The SS trained auxiliaries from occupied Ukraine and other parts of the former Soviet Union to assist in the mass murder of Jews and other minorities. These helpers, recruited from among captured Soviet soldiers, were called "Trawniki men" by the Germans.
An Israeli court sentenced Demjanjuk to death in 1988, but the verdict was overturned by Israel's Supreme Court in 1993 because of doubts about his identity.
But investigators were not convinced by Demjanjuk's claims, and in 2009 he was extradited from the US to Germany, where he was found guilty and jailed.
The sentencing of Demjanjuk broke new legal ground, as it allowed a conviction based on an individual's service in a death camp, without direct proof that they had committed an atrocity.
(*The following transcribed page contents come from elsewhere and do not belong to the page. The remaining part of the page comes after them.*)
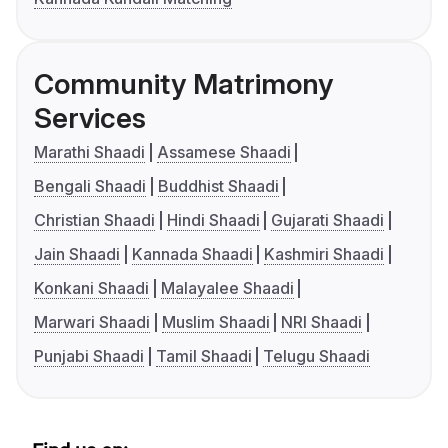
Community Matrimony
Services
Marathi Shaadi
Assamese Shaadi
Bengali Shaadi
Buddhist Shaadi
Christian Shaadi
Hindi Shaadi
Gujarati Shaadi
Jain Shaadi
Kannada Shaadi
Kashmiri Shaadi
Konkani Shaadi
Malayalee Shaadi
Marwari Shaadi
Muslim Shaadi
NRI Shaadi
Punjabi Shaadi
Tamil Shaadi
Telugu Shaadi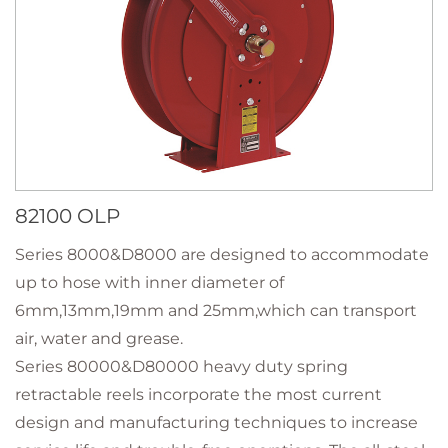
82100 OLP
Series 8000&D8000 are designed to accommodate
up to hose with inner diameter of
6mm,13mm,19mm and 25mm,which can transport
air, water and grease.
Series 80000&D80000 heavy duty spring
retractable reels incorporate the most current
design and manufacturing techniques to increase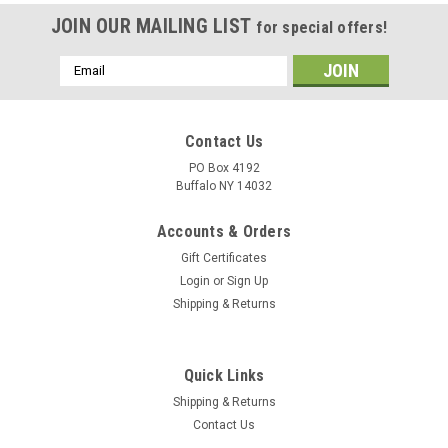
JOIN OUR MAILING LIST
for special offers!
Email
Address
Contact Us
PO Box 4192
Buffalo NY 14032
Accounts & Orders
Gift Certificates
Login
or
Sign Up
Shipping & Returns
Quick Links
Shipping & Returns
Contact Us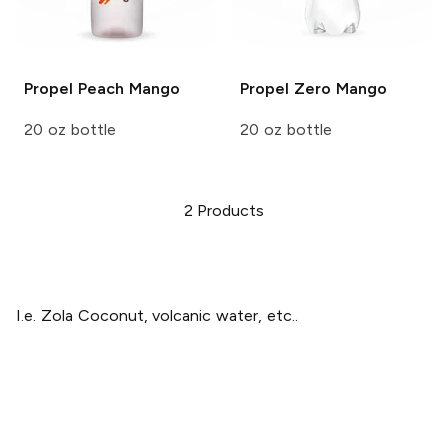
Propel
Peach Mango
Propel Zero
Mango
20 oz bottle
20 oz bottle
2
Products
I.e. Zola Coconut, volcanic water, etc..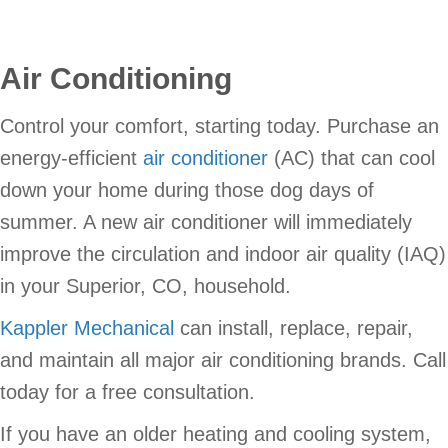
Air Conditioning
Control your comfort, starting today. Purchase an
energy-efficient
air conditioner
(AC) that can cool
down your home during those dog days of
summer. A new air conditioner will immediately
improve the circulation and indoor air quality (IAQ)
in your Superior, CO, household.
Kappler Mechanical
can install, replace, repair,
and maintain all major air conditioning brands. Call
today for a free consultation.
If you have an older heating and cooling system,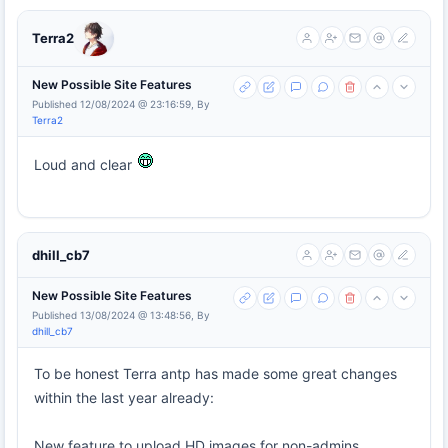
Terra2
New Possible Site Features
Published 12/08/2024 @ 23:16:59, By
Terra2
Loud and clear
dhill_cb7
New Possible Site Features
Published 13/08/2024 @ 13:48:56, By
dhill_cb7
To be honest Terra antp has made some great changes
within the last year already:
New feature to upload HD images for non-admins.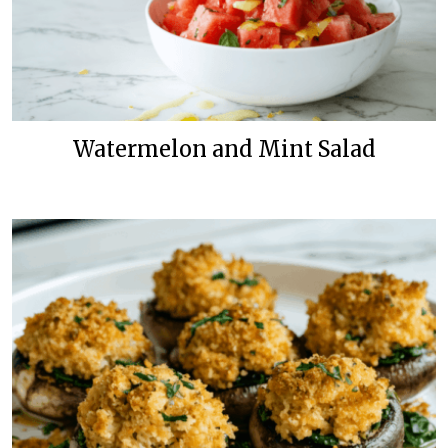
Watermelon and Mint Salad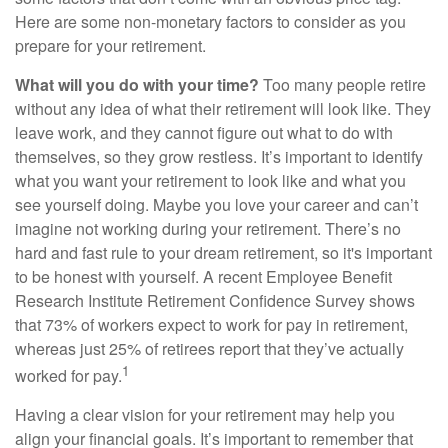
Here are some non-monetary factors to consider as you
prepare for your retirement.
What will you do with your time?
Too many people retire
without any idea of what their retirement will look like. They
leave work, and they cannot figure out what to do with
themselves, so they grow restless. It’s important to identify
what you want your retirement to look like and what you
see yourself doing. Maybe you love your career and can’t
imagine not working during your retirement. There’s no
hard and fast rule to your dream retirement, so it's important
to be honest with yourself. A recent Employee Benefit
Research Institute Retirement Confidence Survey shows
that 73% of workers expect to work for pay in retirement,
whereas just 25% of retirees report that they’ve actually
1
worked for pay.
Having a clear vision for your retirement may help you
align your financial goals. It’s important to remember that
The photo collection has been handed over to the archives of the United States Holocaust Memorial Museum (USHMM) in Washington.
Niemann was a painter who began serving in Nazi concentration camps in the 1930s.
'Freedom to kill'
German historian Martin Cüppers says the collection unveiled on Tuesday shows how lower-ranking SS were given significance as the Nazis developed the machinery of mass murder.
"Nazi perpetrators eager to seize the initiative, such as Niemann in Belzec, were invested with an astonishing freedom of action, which they used to develop and try out new methods of killing," Dr Cüppers said.
One photo shows Niemann posing on a horse in early 1943 at the Sobibor ramp - the place where deported Jews arrived in cattle trucks.
The Berlin researchers identify Niemann and two fellow Nazis - Karl Pötzinger and Siegfried Graetschus - posing outside a T4 killing centre in Brandenburg, west of Berlin, in 1940. Niemann had written "Brandenburg" on the back.
All three were responsible for burning the bodies of murdered "euthanasia" victims, the researchers say.
Part of Sobibor camp is seen in the photo below. Taken from a watchtower in early 1943, it shows woodpiles where slave labourers worked and, beyond that, SS accommodation and other buildings for the German guards.